First of all, we should talk about what exactly RAW is and how it’s different than JPG

A RAW file isn’t actually an image file. What it is, is a file that contains all the data as transmitted by every pixel in your camera’s image sensor as well as camera, lens, location and copyright info. Usually RAW files are not compressed or they use a lossless compression both of which mean that all the data from the scene was recorded and saved to a file. Conversely a JPG is compressed and when it’s viewed, it’s uncompressed and some data is interpolated. That means some data appears in the viewed image that probably wasn’t in the scene.

Ok, why is RAW better?

For starters, a JPG image can contain up to 256 levels of brightness. A RAW file will have between 4096 and 16,384 levels of brightness. What that means is that a RAW image will retain detail into the shadows and into the highlights to a much greater extent than a JPG.

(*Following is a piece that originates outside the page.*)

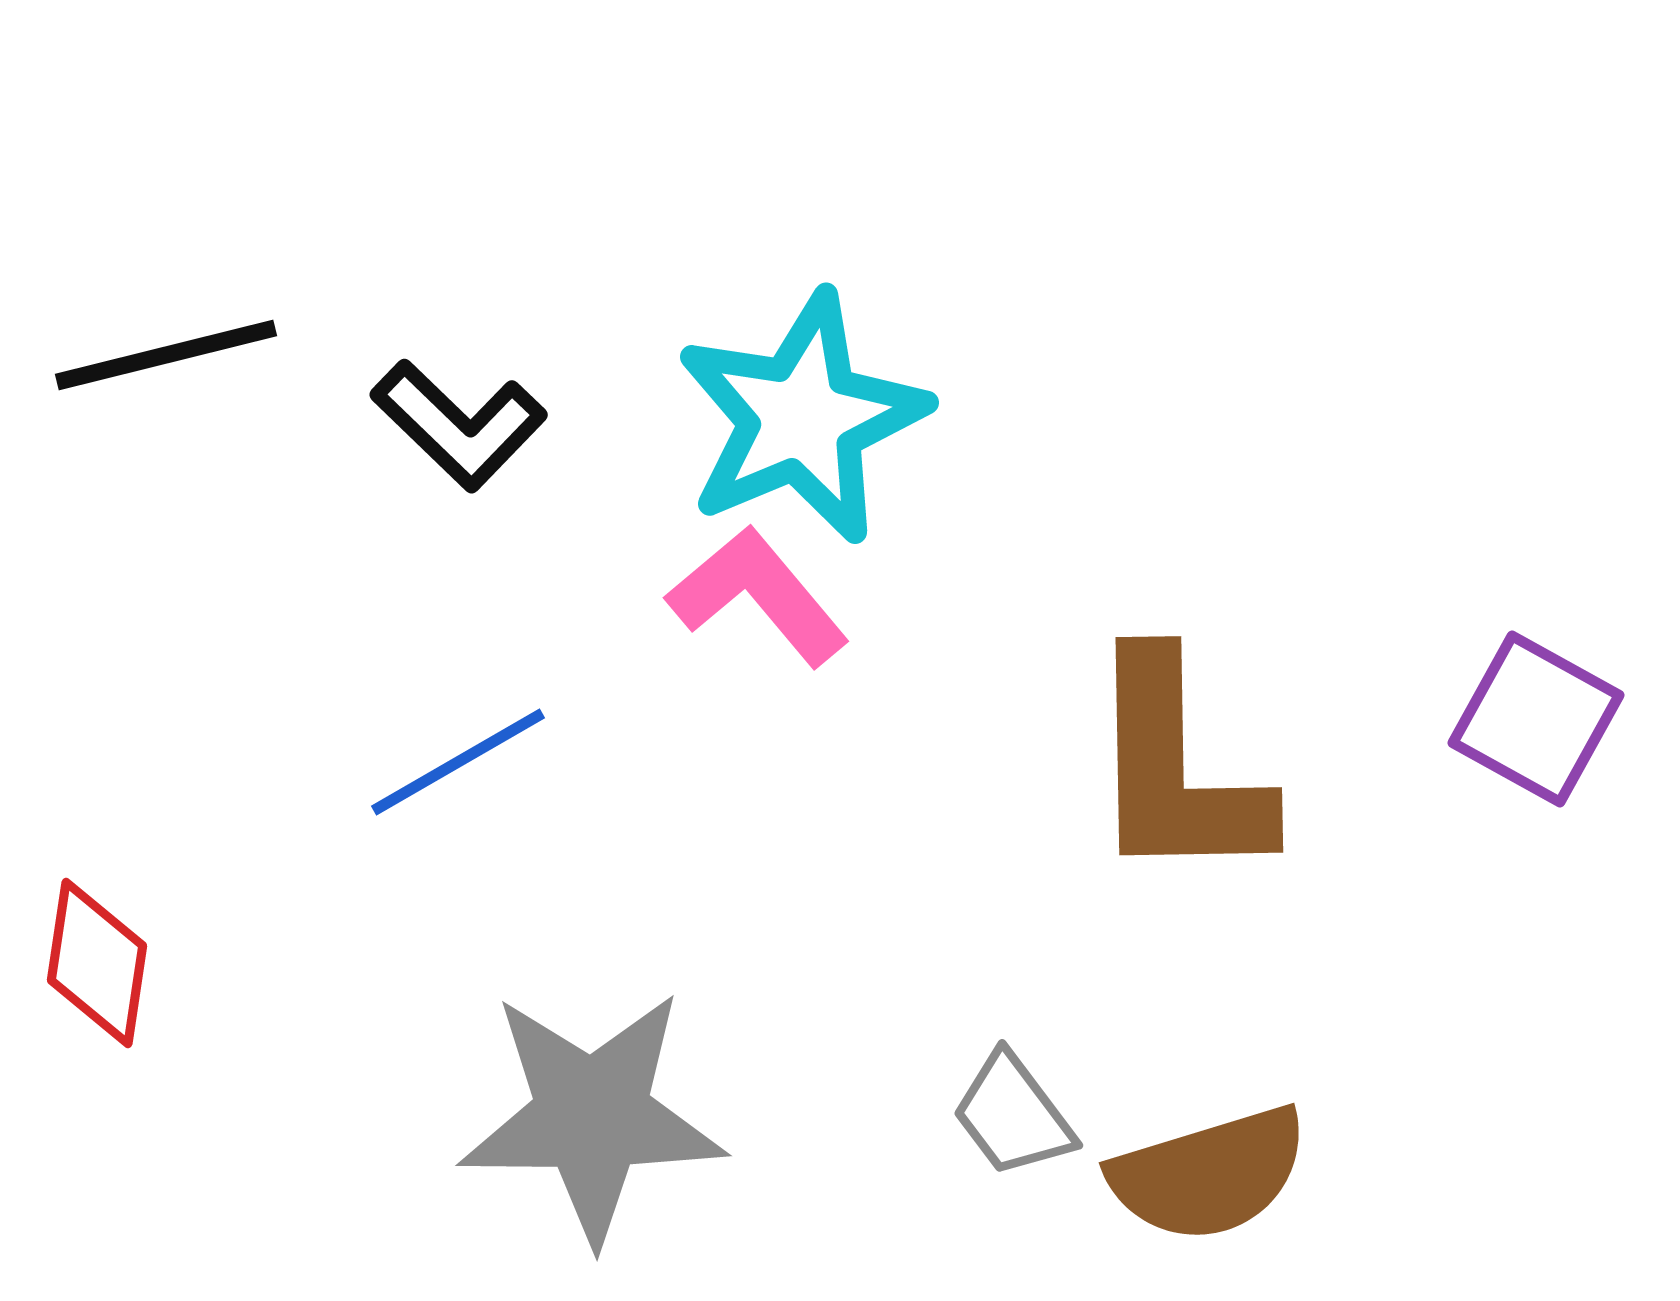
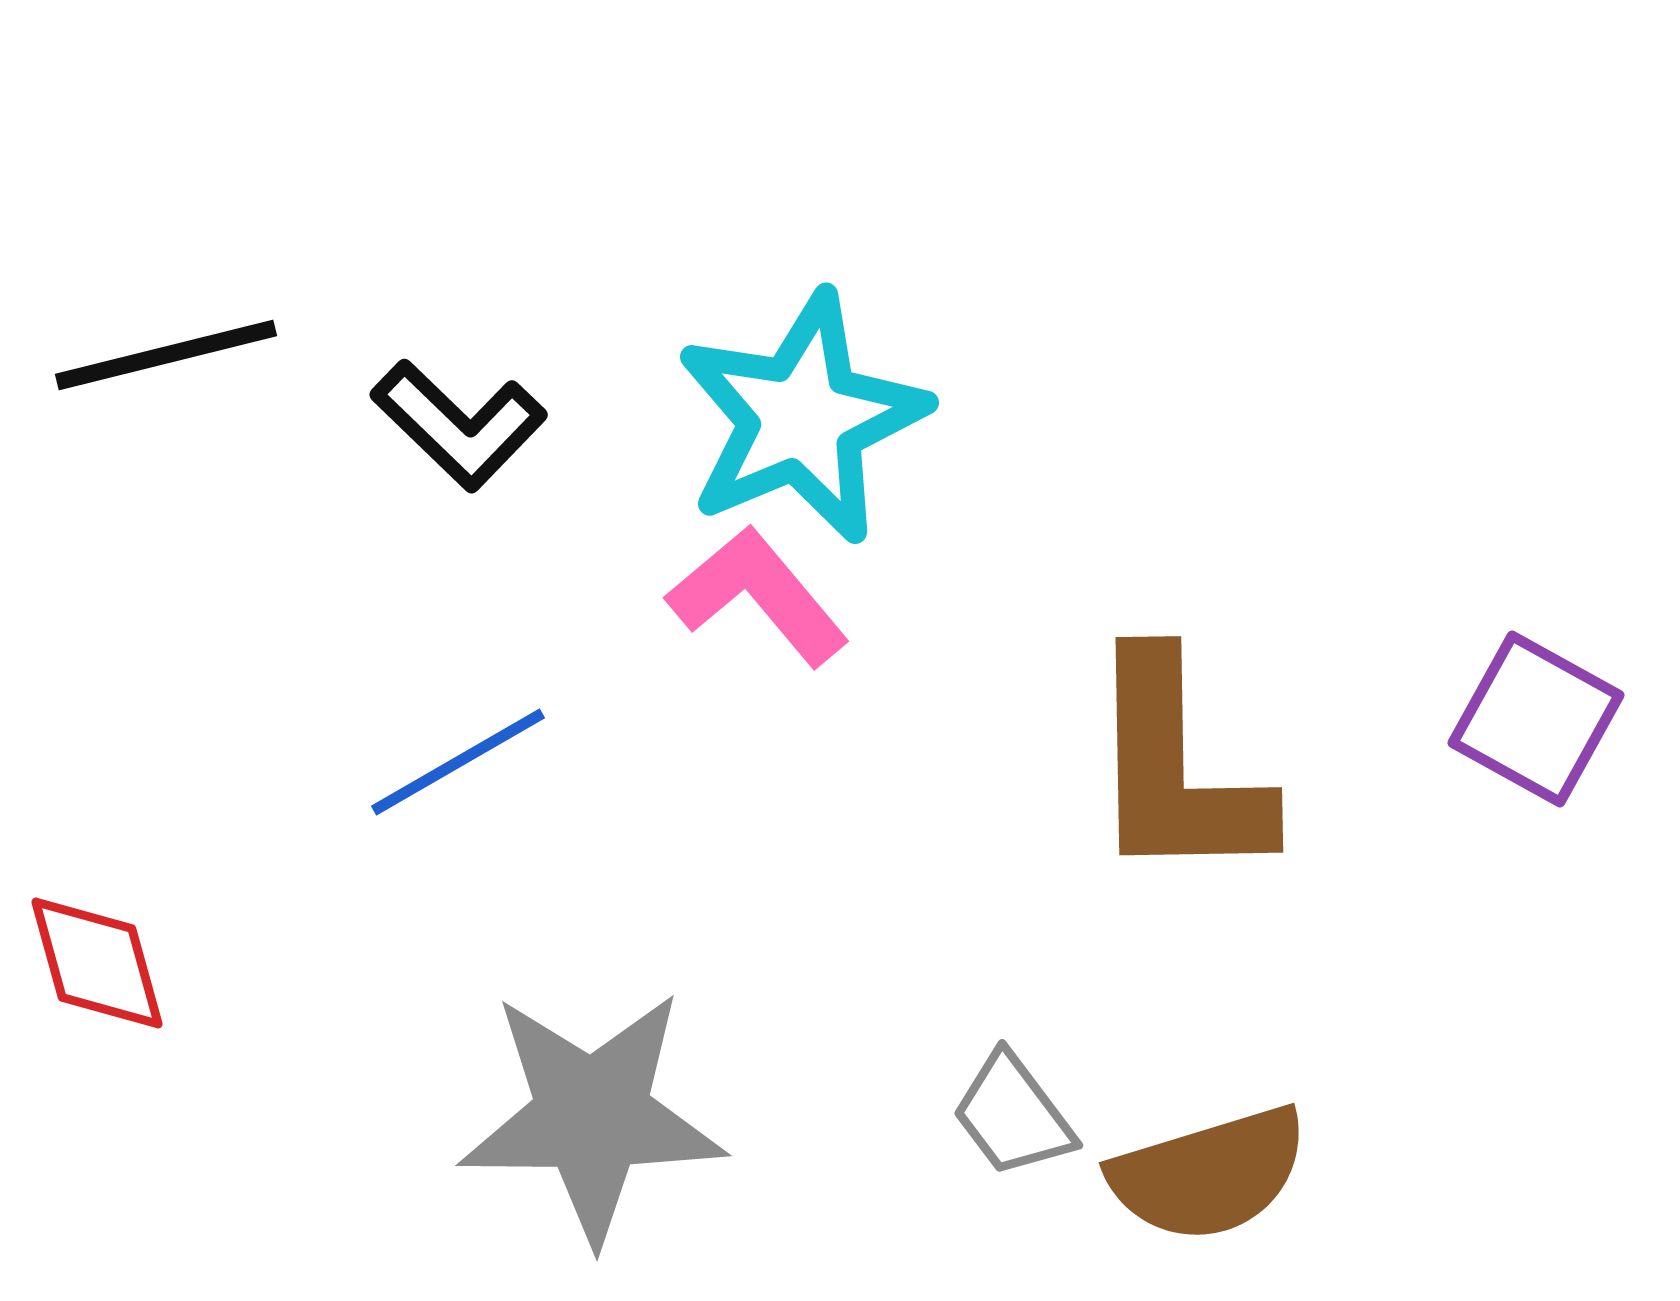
red diamond: rotated 24 degrees counterclockwise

If this were a JPG, there would be NO WAY that I could, in post processing, obtain any detail from the statue nor would I have been able to get my camera to record the scene without either blowing out the sky or, in this case, underexposing David.
But, because I shot in RAW, all the shadow data was recorded so that I was able to process the image in Lightroom to tease out the statue’s detail.


An 8-bit JPG contains 16 Million colors. A 12 bit RAW? 68 Billion… with a “B”, Billion. Need I say more about color?

White Balance

When you shoot a JPG, the white balance is recorded by the camera and every pixel of the image is adjusted to match what the camera thinks the white balance to be. This makes it hard to readjust or change white balance in post.

When you shoot a RAW image, the white balance is recorded but it isn’t modifying the data received from the sensor. The white balance info is just saved to the file which allows for it to be easily changed.

Non-Destructive Editing

When you edit a RAW file, you’re not actually modifying any of the data in the file. You’re just adding data to it or in some cases, writing to a separate database or creating a sidecar file that tells a program such as Lightroom how to read and express the file. This additional data can be deleted or altered at any time. The original RAW file is never written or modified as you process the image.

Conversely, if you edit a JPG, you’re often modifying the original image so if you didn’t back it up beforehand, the original will be lost forever.


Since a RAW file contains so much more information, sophisticated software algorithms have been written that utilize all the information to the fullest when it comes to sharpening. Sharpening algorithms in programs like Lightroom and On1 Photo RAW were written to take advantage of all the data that a RAW file contains to make it as sharp and noise free as possible.

Ok, there are other reasons why RAW files are better such as color spaces and the advantages of  RAW metadata but, I think, as far as a photographer is concerned, I made my point as to why RAW files offer better quality images than JPG’s but, is there anything BAD we should mention?

Raw files are BIG

RAW files are considerably larger than an equivalent JPG. Also, the more “MegaPixels” a camera has, the bigger the raw file will be. So, RAW files fill up hard drives sooner and they take longer to read, copy, transfer and load. Also, because the file is bigger, it can slow your camera down. If you’re shooting at a high frame per second rate, your camera’s buffer can easily get full when shooting RAW and you have the possibility of missing a shot.

They can’t be viewed without conversion

RAW files require post-processing and conversion before they can be viewed. Additionally, there’s no standardization across manufacturers so a RAW file from Canon is different than a RAW file from Nikon which is different than a RAW file from Fuji, etc.

RAW files are YUCKY unless they’re processed

When you shoot JPG, your camera processes the image for you — it chooses the color balance, applies sharpening and  color space. You can take the image straight from the camera and send it off into the world as is.

When you’re shooting RAW, you have to process the RAW file into photo. The creative control is now in your hands, not the machine (camera). Unfortunately, you’ll need software, such as Lightroom or Aperture to process the image and since it’s not done automatically, you’ll need time to do it.

I hope you’ll agree that despite the issues that shooting RAW poses, the advantages offset them and if you want to get professional quality images, you must consider shooting in RAW.